Jacques et Ivan partent en voyage aux Etats-Unis. Ils comparent les mœurs américaines avec les nôtres : « Ici, la liberté sexuelle est réelle, même les gays sont meurtris par l’assassinat de Harvey Milk un an plus tôt. »

A 50 ans, il rencontre Sören, ce sera son dernier amour. Celui qui l’accompagnera durant la progression de sa maladie, jusqu’au bout. En 1988, il a peur de faire le test du sida, à juste titre.

« Il te reste quatre ans à vivre. Malgré la dureté de ta maladie, Sören me dit que ces quatre années ont été parmi les plus belles de sa vie. »

Il décide de ne rien dire à sa famille et ses amis, mais en 1991 les symptômes sont omniprésents, son état se dégrade.

« A partir de là, je m’aperçois que j’ai moins de souvenirs de toi. Ma vie se met à dérailler. Je commence à avoir peur de tout. […] Je n’arrive plus à travailler, je redouble mon année de licence. Je ne vais plus tellement te voir. Je passe à côté de ta maladie. »

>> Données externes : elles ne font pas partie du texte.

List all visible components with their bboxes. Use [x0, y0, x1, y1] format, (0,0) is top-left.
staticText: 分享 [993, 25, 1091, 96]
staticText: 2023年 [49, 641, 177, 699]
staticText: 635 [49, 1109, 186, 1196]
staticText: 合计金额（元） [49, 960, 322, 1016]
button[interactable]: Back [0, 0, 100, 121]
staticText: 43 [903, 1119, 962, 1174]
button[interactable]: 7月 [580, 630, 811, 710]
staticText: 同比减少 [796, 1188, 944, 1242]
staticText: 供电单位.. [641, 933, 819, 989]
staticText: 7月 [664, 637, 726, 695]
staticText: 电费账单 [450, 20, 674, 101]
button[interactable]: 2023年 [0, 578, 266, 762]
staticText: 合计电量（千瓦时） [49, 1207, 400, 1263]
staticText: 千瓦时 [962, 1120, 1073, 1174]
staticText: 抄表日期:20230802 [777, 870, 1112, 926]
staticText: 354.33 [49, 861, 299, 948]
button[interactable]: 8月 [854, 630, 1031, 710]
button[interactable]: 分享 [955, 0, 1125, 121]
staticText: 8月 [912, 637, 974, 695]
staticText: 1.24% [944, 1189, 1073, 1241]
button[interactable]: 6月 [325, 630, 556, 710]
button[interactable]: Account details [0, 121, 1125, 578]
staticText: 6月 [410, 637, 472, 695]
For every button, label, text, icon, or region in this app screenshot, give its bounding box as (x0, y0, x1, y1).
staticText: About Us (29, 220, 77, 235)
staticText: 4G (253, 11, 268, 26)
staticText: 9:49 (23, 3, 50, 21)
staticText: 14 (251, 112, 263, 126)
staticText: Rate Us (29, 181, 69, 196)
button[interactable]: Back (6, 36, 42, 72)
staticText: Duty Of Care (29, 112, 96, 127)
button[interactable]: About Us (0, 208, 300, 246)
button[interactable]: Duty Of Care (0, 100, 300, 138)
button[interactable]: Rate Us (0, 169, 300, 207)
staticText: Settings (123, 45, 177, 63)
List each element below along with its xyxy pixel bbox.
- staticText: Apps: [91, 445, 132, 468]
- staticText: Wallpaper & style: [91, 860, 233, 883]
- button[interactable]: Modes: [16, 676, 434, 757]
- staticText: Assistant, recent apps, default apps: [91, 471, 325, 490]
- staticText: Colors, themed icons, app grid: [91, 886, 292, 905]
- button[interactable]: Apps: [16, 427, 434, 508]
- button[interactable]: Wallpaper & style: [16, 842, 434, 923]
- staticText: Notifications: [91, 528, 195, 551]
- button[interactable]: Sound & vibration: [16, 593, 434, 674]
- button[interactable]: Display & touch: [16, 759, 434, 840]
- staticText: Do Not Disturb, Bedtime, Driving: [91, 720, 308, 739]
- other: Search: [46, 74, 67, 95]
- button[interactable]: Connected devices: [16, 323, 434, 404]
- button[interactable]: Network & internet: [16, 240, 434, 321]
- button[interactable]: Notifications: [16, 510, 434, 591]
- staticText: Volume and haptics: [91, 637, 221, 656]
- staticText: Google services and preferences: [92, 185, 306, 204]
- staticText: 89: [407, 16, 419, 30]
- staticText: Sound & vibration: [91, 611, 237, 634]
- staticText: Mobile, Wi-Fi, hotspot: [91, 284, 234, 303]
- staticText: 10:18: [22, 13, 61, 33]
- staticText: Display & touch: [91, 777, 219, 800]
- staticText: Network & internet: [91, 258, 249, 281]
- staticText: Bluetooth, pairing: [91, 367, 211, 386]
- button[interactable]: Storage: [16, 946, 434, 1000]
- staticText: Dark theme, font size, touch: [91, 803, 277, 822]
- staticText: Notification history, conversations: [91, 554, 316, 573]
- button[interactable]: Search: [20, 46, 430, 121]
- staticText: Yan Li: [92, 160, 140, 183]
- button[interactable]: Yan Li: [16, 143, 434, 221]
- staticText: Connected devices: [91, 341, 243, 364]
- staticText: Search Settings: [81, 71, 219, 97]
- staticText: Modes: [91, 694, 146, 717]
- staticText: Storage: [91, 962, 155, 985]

Constance dit ses difficultés d’être entendue dans ces histoires de grandes personnes, ces mensonges d’adultes. Ce n’est pas si facile de grandir et de se construire quand les repères changent ainsi. Elle parle de son adolescence, de ses premiers amours, de son rapport à son corps. L’amour était plus important que son père, sa mère ou ses études.

Elle rend un vibrant hommage à son père. Elle parle aussi de toute sa famille. Dans ce roman, elle donne la parole aux enfants, une époque où on ne les écoute pas. Qui se soucie de savoir ce qu’elle pense ?

Elle évoque avec nostalgie leurs dernières vacances avant la maladie, l’insouciance. Il y a de nombreux passages poétiques, magnifiques, emplis d’amour, de tendresse et de lumière.

Les chapitres sont courts. Le livre se lit vite, un peu trop à mon goût. J’aurais aimé passer encore un peu de temps avec Constance et Jacques. Alors je le relis et j’apprécie. Bref, un coup de cœur.

Les 68 ayant adoré son précédent roman, « Le matin est un tigre », je l’ai noté sur ma liste de livres à lire.

« J’écris pour ne pas tourner la page. J’écris pour inverser le cours du temps. J’écris pour ne pas te perdre pour toujours. J’écris pour rester ton enfant. »

Morceaux choisis :

« C’est toi qui proposes le prénom « Constance ». Tu as envie de cette vertu dans ta vie, creuser ton sillon dans ce mariage, dans cette fiction. Durer, persévérer, j’en porte le prénom et la charge. Tu ne persévéreras pas dans ton rôle de mari, mais dans celui de père, si. Tu as été un père discret, emprunté, timide et merveilleux. »

« Qui se souviendra de tes étagères en cuivre, remplies de DVD, d’éditions de poche avec papier cristal, ta collection complète de Konstantin Paustoksky (qui le connaît ?).
De tes babouches jaunes glissant sur le parquet.
De ton adoration pour les comédies musicales.
Pour Judy Garland, et son air tragique.
Qui se souviendra de ta façon de chanter
Somewhere over the rainbow
Quand tu prépares ta sauce verte. »

« J’ai découvert ces jours-ci un petit livre étrange, Dîner fantasma. Un livre de notes et de recettes pour inviter les fantômes. […] A la fin du mince recueil, je lis cette phrase, comme en réponse à mon chagrin : « Au Japon, on dit que lorsqu’une personne vous apparaît en rêve, ce n’est pas vous qui pensez à elle, c’est elle qui pense à vous. » Cette pensée m’apaise tout d’un coup. Peut-être, me dis-je, ai-je autant besoin de toi que toi, de moi. Peut-être serais-tu heureux de me rejoindre de temps à autre, pour manger ce que tu as aimé, par la même occasion ? Et si je pouvais encore t’offrir quelque chose ?
Depuis, j’ai placé une coupelle de pâtes d’amande à côté de mon lit. »

« La vie emporte tout, l’amour et les visages de ceux que nous avons aimés, et pourtant nous agissons sans relâche. Nous nous construisons des digues dérisoires, bientôt emportées.
Encore quelques minutes au soleil. Juste quelques minutes. »

« Le bruit des ronces, c’est savoir qu’on va manger des mûres avant même de voir les buissons. C’est savoir qu’on va plonger dans la mer quand on a chaud. Tu vois, c’est ça, le bruit des ronces : c’est s’approcher du plaisir, et c’est encore mieux que d’y être déjà. »

Note : 5 sur 5.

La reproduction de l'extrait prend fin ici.